His immediate and extended family on both sides was full of literary and visually artistic minds. Gerard inherited these inclination along with the devout religiosity and reverence for Nature that were also characteristic of his family. In particular, many of the female members of his family were well educated and artistically accomplished. Beyond this intellectual stimulation, it seems his family was, all in all, quite affectionate. However, his conversion to Roman Catholicism caused a significant estrangement betweeen him and his Anglican family, the pain of which seems to have been felt acutely on both sides.

Hopkins died in 1889, one hundred years before I was born.

Hopkins, in his internal life, struggled extensively with the demon of acedia.

Hopkins coined the term “sprung rhythm” and is considered the originator of that metrical style in modern English verse, although I believe that in fact he was correct to say that this is the natural prosody of native English speakers, and that he merely identified and named it. Sprung rhythm was not in general use in formal verse in the Victorian era, but it had never disappeared from popular song and nursery rhymes, and it would make a brilliant return to the arena of “serious” poetry in the works of Modernist poets such as Dylan Thomas, writing several decades after Hopkins’ death but only a short while after the publication of his works.

Digging into the nitty gritty, “God’s Grandeur,” written just a year or so after Hopkins’s return to poetry, is scanned by the author as a specimen of counterpointed common verse. Sprung rhythm arises naturally where common verse (i.e. lines made up of repeated feet with a regular stress pattern and number of syllables, also called “running rhythm” by Hopkins) is reversed or counterpointed. Counterpoint, in Hopkins’s usage here, is the superposition of a new lyrical rhythm on top of an already established rhythm. He employed this term in analogy with musical counterpoint, which is the superposition of a new melody on top of an established one. In modern parlance, it would seem to make more sense to call this syncopation or polyrhythm, which are hallmarks of music influenced by traditional African styles, as these terms pretty well fit the meaning of Hopkins’s reversed and counterpointed verse without resort to any mediating analogy. Yet these terms were not widespread in the theoretical analysis or even in the practice of European music in Hopkins’s day.

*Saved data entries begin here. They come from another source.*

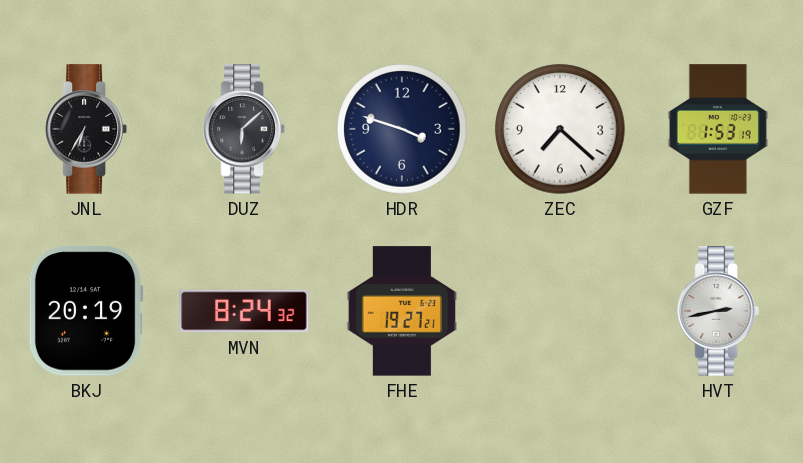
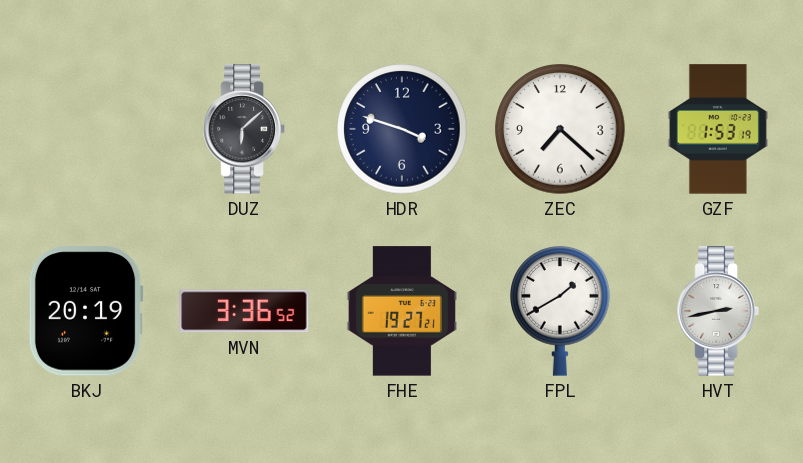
JNL: 6:35 -> none
MVN: 8:24 -> 3:36
FPL: none -> 1:40
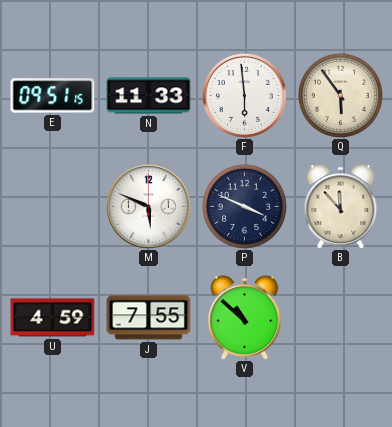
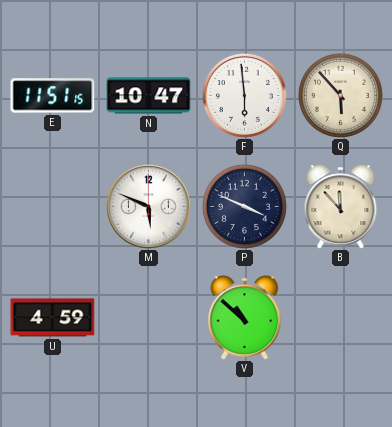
E: 09:51 -> 11:51
N: 11:33 -> 10:47
Q: 5:54 -> 5:53
J: 7:55 -> none
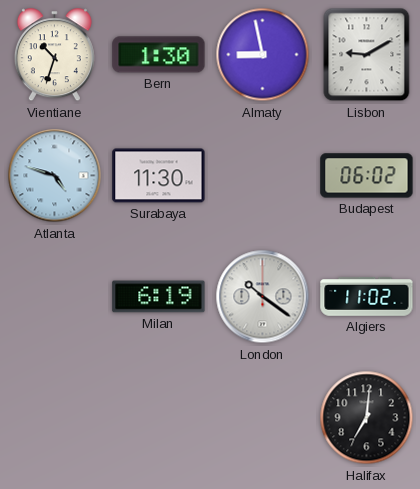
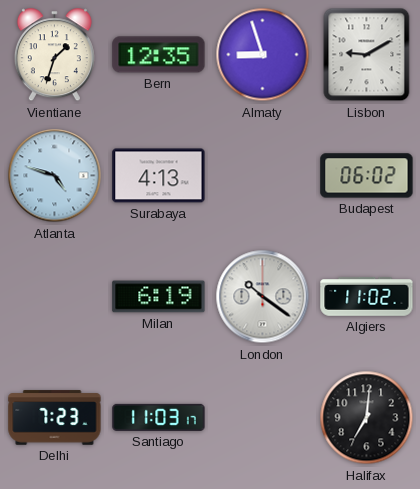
Vientiane: 10:33 -> 1:33
Bern: 1:30 -> 12:35
Almaty: 8:58 -> 8:57
Surabaya: 11:30 -> 4:13
Delhi: none -> 7:23
Santiago: none -> 11:03
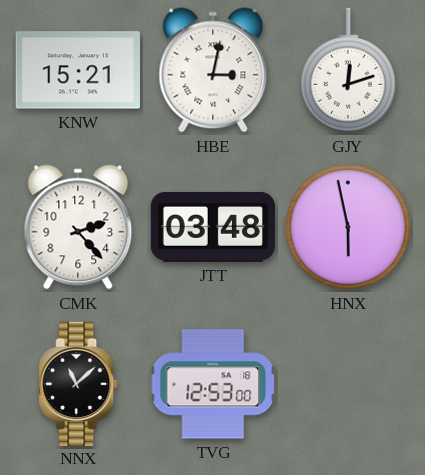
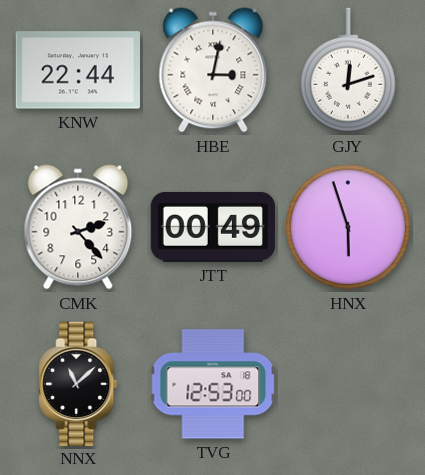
KNW: 15:21 -> 22:44
JTT: 03:48 -> 00:49
HNX: 5:58 -> 5:57
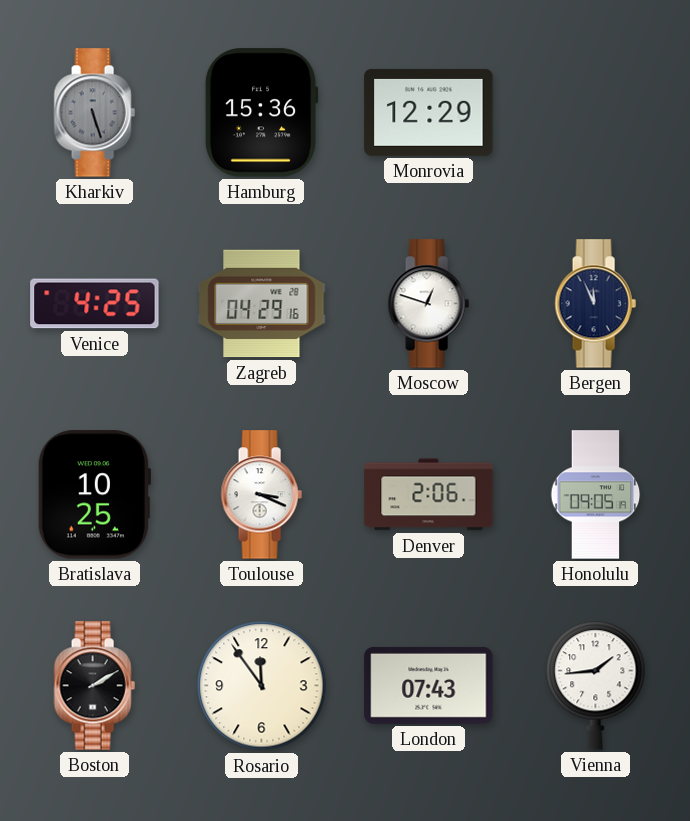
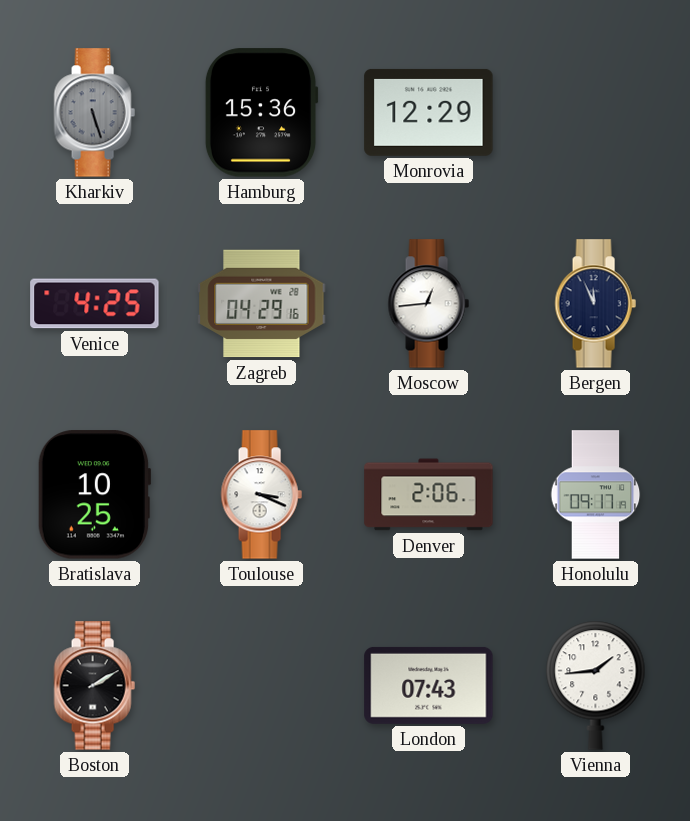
Moscow: 12:48 -> 12:44
Honolulu: 09:05 -> 09:17
Rosario: 11:54 -> none
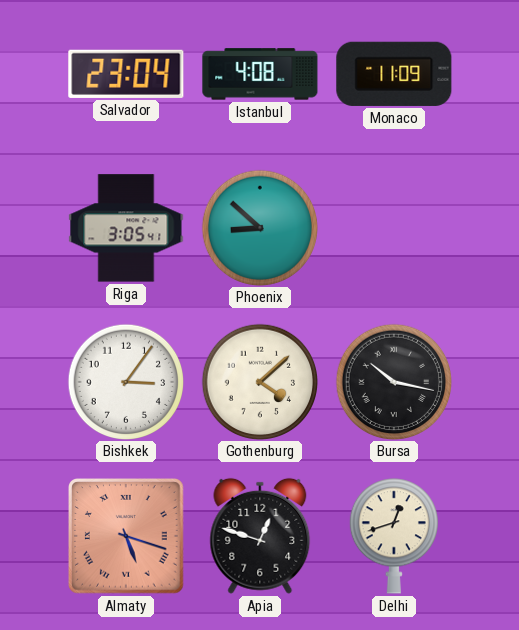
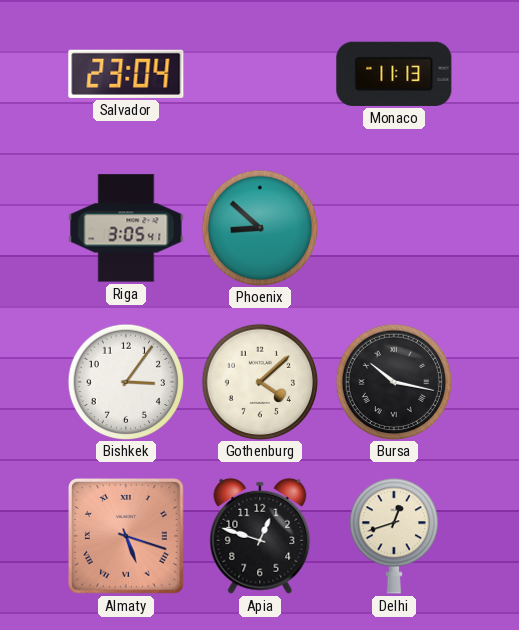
Istanbul: 4:08 -> none
Monaco: 11:09 -> 11:13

Hopkins’s style has been very influential on me, not just sprung rhythm, but other lyrical eccentricities too — grammatical practices, such as rambling adjectival phrases that swallow whole clauses. A good example of this is found in “The Windhover” (emphasis mine):

I caught this morning morning’s minion, king-
  dom of daylight’s dauphin, dapple-dawn-drawn Falcon, in his riding
  Of the rolling level underneath him steady air, and striding…

Lines from Pop Empire songs such as “Nightwalking” and “Riding the Crest” take inspiration from this.

In the high sodium-vapor-yellow
lonesome air, the silent twilight’s fall silhoueettes a figure…

Riding on that crest of silver starlight Dazzled dim, dark water by the shore…

The first of these excerpts, from our song “Nightwalking”, also borrows from Joseph Campbell’s “Gartan Mother’s Lullaby” (1904), and the latter, from our song “Riding the Crest”, makes clear allusion to Yeats’s “Aedh Wishes For the Cloths of Heaven” (1899).